Everybody loves pancakes and we particularly love the smell of them cooking and wafting through the house. A day started with pancakes is a happy day. When you first make these oat pancakes there is a point just before you add the egg whites where the batter looks like thick glupe; don’t panic it will work!
Prep Time: 15 minutes
Cooking Time: 25 minutes
Dietary Info: Wheat Free, Vegetarian
- 1 large apple
- ½ cinnamon stick
- 1 star anise
- 3 cloves
- pinch freshly grated nutmeg
- 200ml pomegranate juice
- 200ml grape juice
- 20g jumbo porridge oats
- 240ml low fat natural yoghurt
- ½ teaspoon vanilla paste
- 60g jumbo porridge oats
- 40g brown rice flour
- 1 teaspoon baking powder
- 100ml apple juice
- ½ teaspoon ground cinnamon
- 2 free-range egg whites
- groundnut oil for greasing
- Preheat oven to 180ºC/350ºF/Gas Mark 4
- Core the apple, leaving the skin on and cut into 8 segments. Place the apple in a heavy based saucepan with the cinnamon, star anise, cloves, nutmeg, pomegranate and grape juice. Cook over a medium heat for 3 minutes. Remove the apple segments with a slotted spoon and reserve. Return the pan to the heat and boil the juice and spices for 15 minutes until reduced to a thick syrup. Pass through a fine sieve to remove the spices. Return the syrup to the pan with 4 of the apples segments. Cook over a medium heat for 2 minutes. Using a hand held blender, blitz to a smooth puree. Set aside.

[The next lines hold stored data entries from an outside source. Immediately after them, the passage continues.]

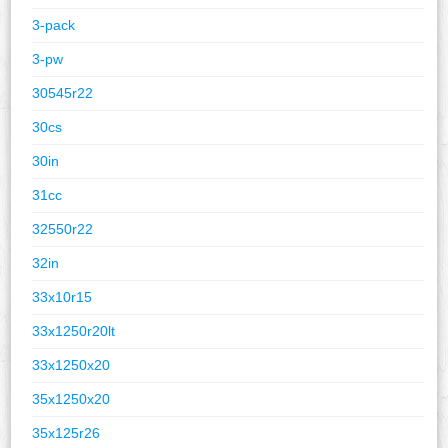
3-pack
3-pw
30545r22
30cs
30in
31cc
32550r22
32in
33x10r15
33x1250r20lt
33x1250x20
35x1250x20
35x125r26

- Meanwhile, sprinkle the oats over a non stick baking sheet and toast in the oven for 5 minutes. Remove from the oven and leave to cool.
- In a small bowl mix the yoghurt and vanilla paste together.
- Place the oats, brown rice flour, baking powder, apple juice and cinnamon in the bowl of a food processor and blitz to a smooth paste. Transfer to a mixing bowl.
- In a clean grease-free bowl, whisk the egg whites to form soft peaks. Using a large metal spoon, carefully fold the egg whites into the pancake paste, keeping as much air in the mixture as possible.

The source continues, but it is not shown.